● **Task details**:
Which lines in the records below mention the word "della"? Copy each one out.

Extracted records

• • • • • • •

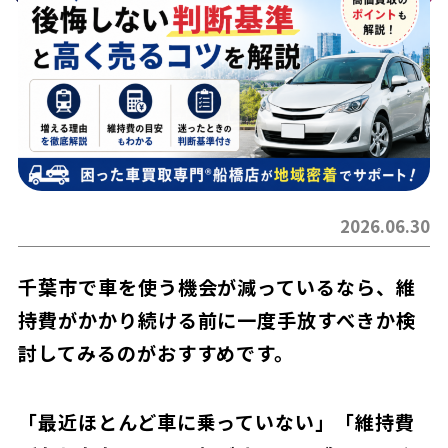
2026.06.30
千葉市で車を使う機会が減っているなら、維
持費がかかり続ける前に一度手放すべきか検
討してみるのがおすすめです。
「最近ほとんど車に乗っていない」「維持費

• • • • • • •

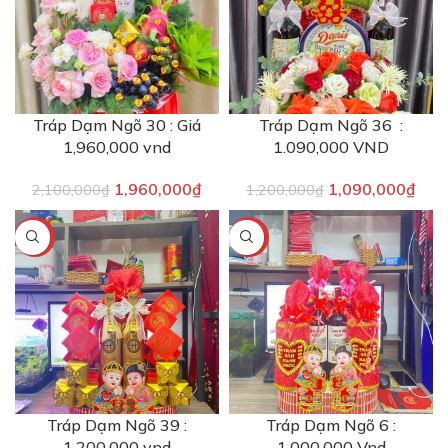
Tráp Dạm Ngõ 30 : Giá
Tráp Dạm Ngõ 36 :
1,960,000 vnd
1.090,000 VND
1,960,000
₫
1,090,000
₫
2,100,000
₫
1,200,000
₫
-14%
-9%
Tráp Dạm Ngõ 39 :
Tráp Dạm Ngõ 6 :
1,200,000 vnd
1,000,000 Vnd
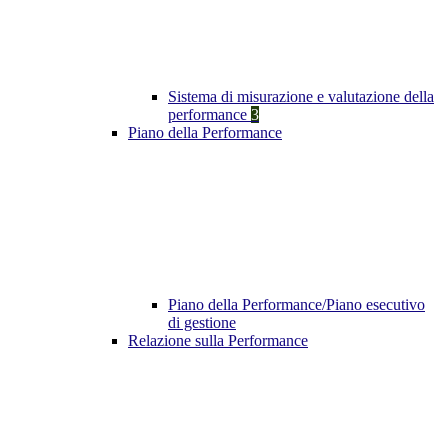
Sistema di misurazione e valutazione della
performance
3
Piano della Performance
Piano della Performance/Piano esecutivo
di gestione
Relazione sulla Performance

• • • • • • •

● **Result of the exercise**:
Sistema di misurazione e valutazione della
Piano della Performance
Piano della Performance/Piano esecutivo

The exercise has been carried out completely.